Baghdadi leads the terrorist movement that then called itself the Islamic State of Iraq and the Levant and now calls itself simply the Islamic State.
This week, testifying in the House Armed Services Committee, former Acting CIA Director Michael Morell gave his assessment of whether the United States should take seriously the Islamic State’s threats to attack this country.
“The head of the U.K.‘s domestic security agency has warned that ISIS is planning mass casualty attacks in Britain,” Morell told the committee. “ISIS has said that it wants to conduct similar attacks on the United States.
"One of the things I learned in 33 years in the CIA is sometimes it is really important to listen to what your adversary tells you,” he said. “Sometimes they tell you exactly what they are going to do.”
“ISIS has told us they are going to attack us here,” he said. “Now that they have the attack capability in Europe, they are almost certainly working to do the same thing here, and unless they are degraded, they will succeed here.
"I don’t have any doubt about that,” Morell said.
In his written testimony, Morell distinguished between two types of attacks ISIS could perpetrate here — “indirect” attacks and “directed” attacks.
“In mid-2015, that threat was largely indirect — ISIS’s ability to radicalize young American men and women to conduct lone wolf attacks here,” he said. “That indirect threat remains today.”
“Such attacks have already occurred in the U.S., including the attack in San Bernardino last month, which in terms of fatalities was the largest terrorist attack in the United States since 9/11,” he said.
“Today,” Morell said, “we face an additional threat from ISIS — a direct threat — an ISIS capability to plan and direct attacks in the homeland from the group’s safe haven in Iraq and Syria. Just like the group did in Paris in November.”
“Nearly 30,000 individuals from over 100 countries have traveled to Syria and Iraq,” he said. “Some are homesteading there to help create the caliphate, others will die on the battlefield, but still others will return home — carrying with them the potential to conduct attacks. This has already happened in Europe.”
While the federal government may not be able stop native U.S. citizens living here from becoming radicalized Islamic State sympathizers, it has a duty to stop Islamic State sympathizers and other radical Islamists who are foreign nationals from entering the United States.
After 9/11, Congress created The National Commission on Terrorist Attacks Upon the United States to investigate how that attack unfolded. Among its discoveries: The government did not adequately enforce the existing immigration and border-security laws.
“It is perhaps obvious to state that terrorists cannot plan and carry out attacks in the United States if they are unable to enter the country,” said the 9/11 Commission staff report on “Terrorist Travel.”
“Yet prior to September 11, while there were efforts to enhance border security, no agency of the U.S. government thought of border security as a tool in the counterterrorism arsenal,” said this report. “Indeed, even after 19 hijackers demonstrated the relative ease of obtaining a U.S. visa and gaining admission into the United States, border security still is not considered a cornerstone of national security policy.”

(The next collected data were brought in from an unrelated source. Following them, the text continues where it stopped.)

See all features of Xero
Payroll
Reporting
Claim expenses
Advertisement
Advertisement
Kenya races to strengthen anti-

This report was published Aug. 21, 2004 — three years after 9/11.
The report said of the hijackers: “we endeavor to dispel the myth that their entry into the United States was 'clean and legal.’ It was not.”

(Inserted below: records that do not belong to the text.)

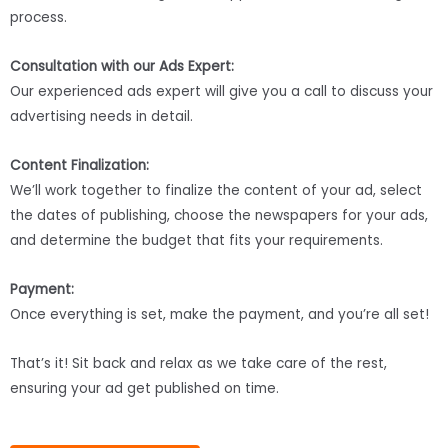
process.
Consultation with our Ads Expert:
Our experienced ads expert will give you a call to discuss your
advertising needs in detail.
Content Finalization:
We’ll work together to finalize the content of your ad, select
the dates of publishing, choose the newspapers for your ads,
and determine the budget that fits your requirements.
Payment:
Once everything is set, make the payment, and you’re all set!
That’s it! Sit back and relax as we take care of the rest,
ensuring your ad get published on time.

“Three hijackers carried passports with indicators of Islamic extremism linked to al Qaeda; two others carried passports manipulated in a fraudulent manner,” said the report. “It is likely that several more hijackers carried passports with similar fraudulent manipulation.
"Two hijackers lied on their visa applications,” it said. “Once in the United States, two hijacker violated the terms of their visas. One overstayed his visa. And all but one obtained some form of state identification.
"We know that six of the hijackers used these state identifications to check in for their flights on September 11,” said the report. “Three of them were fraudulently obtained.”
And the presence of illegal immigrants in the United States helped the hijackers.
“Three Salvadoran immigrants living in Virginia, two illegally and one as a lawful permanent resident, were found guilty of helping four September 11 operatives use fraudulent documentation to obtain Virginia identification documents,” said this 9/11 Commission staff report.
More than 14 years have passed since 9/11. Yet our borders are still open and our immigration laws are not enforced.